Work instruction: If a line in the data contains "anche", copy it out.

:: Available data ::

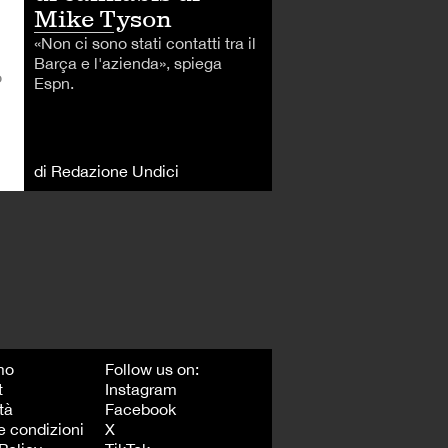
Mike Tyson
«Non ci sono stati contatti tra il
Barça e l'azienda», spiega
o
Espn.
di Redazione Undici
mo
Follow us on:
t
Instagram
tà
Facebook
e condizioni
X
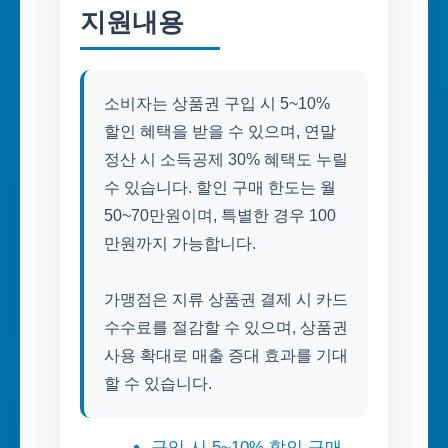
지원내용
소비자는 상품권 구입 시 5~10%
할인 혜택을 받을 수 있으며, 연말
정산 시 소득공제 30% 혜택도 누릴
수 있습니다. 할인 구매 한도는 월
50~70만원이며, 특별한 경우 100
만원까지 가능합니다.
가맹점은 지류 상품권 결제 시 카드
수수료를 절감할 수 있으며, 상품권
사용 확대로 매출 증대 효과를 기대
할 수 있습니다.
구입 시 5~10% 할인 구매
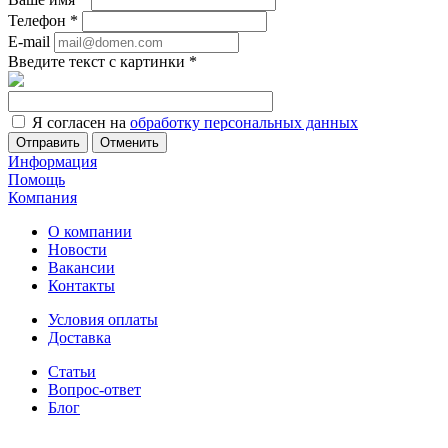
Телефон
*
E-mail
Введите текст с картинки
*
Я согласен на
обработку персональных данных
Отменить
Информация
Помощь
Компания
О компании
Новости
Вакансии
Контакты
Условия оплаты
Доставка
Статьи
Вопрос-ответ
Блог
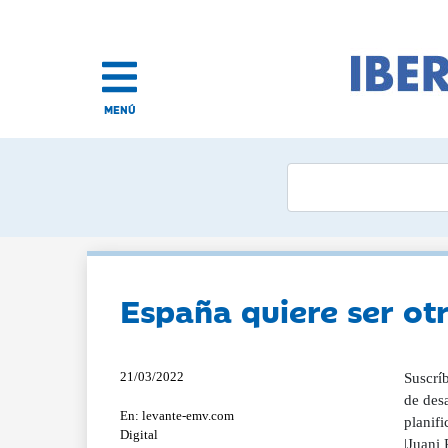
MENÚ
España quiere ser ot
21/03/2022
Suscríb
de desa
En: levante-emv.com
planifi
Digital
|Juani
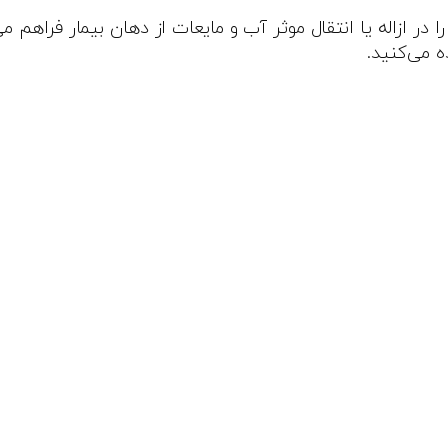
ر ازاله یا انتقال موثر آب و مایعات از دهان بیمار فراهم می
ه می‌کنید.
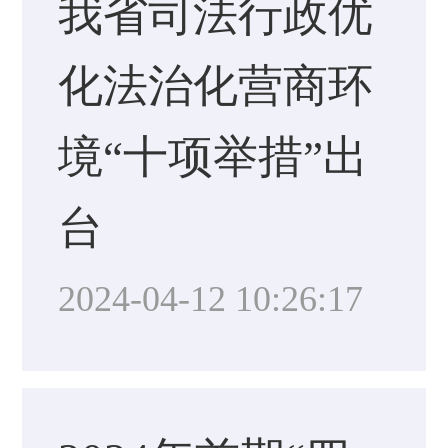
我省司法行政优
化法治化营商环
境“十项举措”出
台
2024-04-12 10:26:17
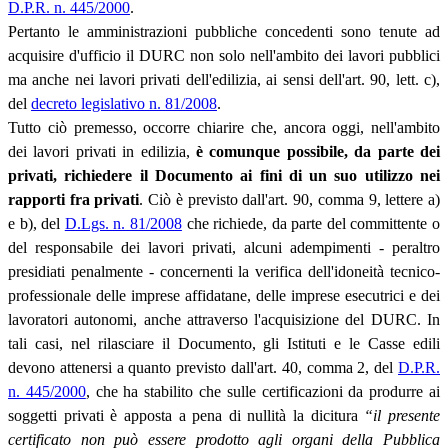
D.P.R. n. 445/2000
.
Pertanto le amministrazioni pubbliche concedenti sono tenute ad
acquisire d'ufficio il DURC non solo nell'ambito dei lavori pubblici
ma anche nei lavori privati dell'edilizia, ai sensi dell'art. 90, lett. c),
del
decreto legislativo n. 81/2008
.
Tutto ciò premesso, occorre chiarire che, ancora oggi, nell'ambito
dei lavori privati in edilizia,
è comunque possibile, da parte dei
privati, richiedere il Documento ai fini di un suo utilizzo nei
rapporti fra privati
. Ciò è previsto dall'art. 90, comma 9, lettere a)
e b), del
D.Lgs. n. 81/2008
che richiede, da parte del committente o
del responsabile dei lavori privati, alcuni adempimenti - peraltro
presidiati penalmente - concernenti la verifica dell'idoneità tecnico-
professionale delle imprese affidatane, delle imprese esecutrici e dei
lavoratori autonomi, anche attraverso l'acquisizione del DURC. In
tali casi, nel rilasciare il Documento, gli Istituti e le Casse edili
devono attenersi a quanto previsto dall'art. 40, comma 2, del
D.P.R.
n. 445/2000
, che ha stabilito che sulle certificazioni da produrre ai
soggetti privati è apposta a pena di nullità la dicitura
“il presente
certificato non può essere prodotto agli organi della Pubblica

:::
:: Available data ::

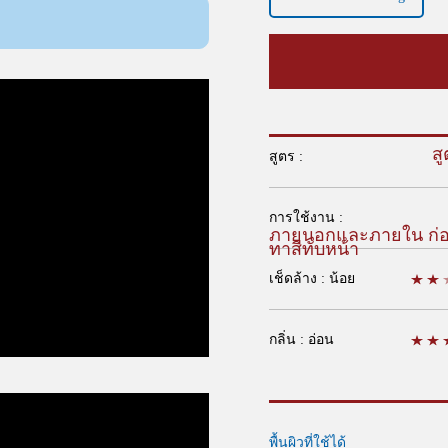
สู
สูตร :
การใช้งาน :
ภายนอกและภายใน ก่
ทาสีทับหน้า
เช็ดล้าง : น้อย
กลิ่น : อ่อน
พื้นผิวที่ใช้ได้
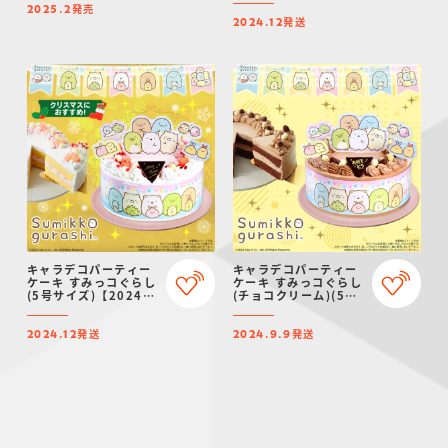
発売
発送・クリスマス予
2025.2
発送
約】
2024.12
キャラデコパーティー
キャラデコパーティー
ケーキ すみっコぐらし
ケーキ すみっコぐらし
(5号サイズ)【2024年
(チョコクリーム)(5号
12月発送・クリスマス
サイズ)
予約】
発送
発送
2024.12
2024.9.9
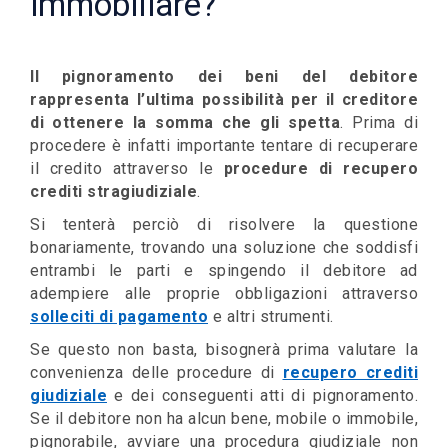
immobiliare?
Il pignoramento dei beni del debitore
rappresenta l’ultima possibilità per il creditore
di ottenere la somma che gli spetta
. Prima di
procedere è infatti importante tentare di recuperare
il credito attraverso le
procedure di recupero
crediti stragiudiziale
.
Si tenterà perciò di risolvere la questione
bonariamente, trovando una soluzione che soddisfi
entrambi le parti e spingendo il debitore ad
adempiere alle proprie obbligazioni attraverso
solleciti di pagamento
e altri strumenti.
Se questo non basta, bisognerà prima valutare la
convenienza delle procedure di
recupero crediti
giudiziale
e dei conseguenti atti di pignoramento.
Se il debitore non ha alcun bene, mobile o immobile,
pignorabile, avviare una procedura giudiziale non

:::

Result of the task:
ma anche nei lavori privati dell'edilizia, ai sensi dell'art. 90, lett. c),
lavoratori autonomi, anche attraverso l'acquisizione del DURC. In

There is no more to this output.